__What is being asked__
Exactly the lines starting at the line containing "Jyväskylän Veturitallien Musamessut" and ending at the line containing "lauantaina 5.10.2024" are to be written out from the listing below, both included.

__Supplied records__
=======
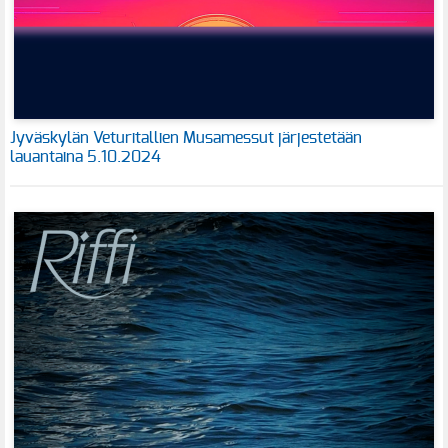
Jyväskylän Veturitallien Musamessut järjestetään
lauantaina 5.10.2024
=======
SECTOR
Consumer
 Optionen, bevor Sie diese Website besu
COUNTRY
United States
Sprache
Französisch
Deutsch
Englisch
=======
__Response for this exercise__
Jyväskylän Veturitallien Musamessut järjestetään
lauantaina 5.10.2024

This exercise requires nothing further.